[[ MATERIAL TO PROCESS, beginning ]]
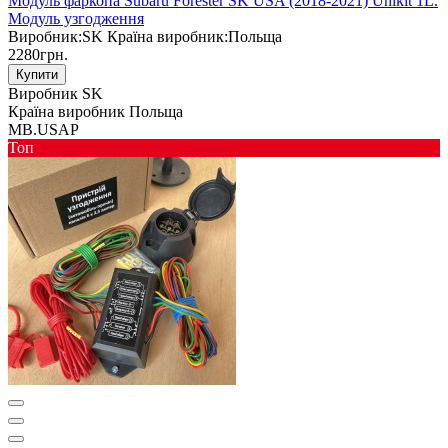
Модуль фаркопа Subaru Forester SK USA (2018-2021) Unikit 1L.
Модуль узгодження
Виробник:
SK
Країна виробник:
Польща
2280грн.
Купити
Виробник
SK
Країна виробник
Польща
MB.USAP
Toп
[[ MATERIAL TO PROCESS, end ]]
▶ WHAT YOU ARE ASKED TO DO:
The records above are to be transcribed in full, with images omitted.

▶ SOLUTION TO THE PROBLEM:
Модуль фаркопа Subaru Forester SK USA (2018-2021) Unikit 1L.
Модуль узгодження
Виробник:
SK
Країна виробник:
Польща
2280грн.
Купити
Виробник
SK
Країна виробник
Польща
MB.USAP
Toп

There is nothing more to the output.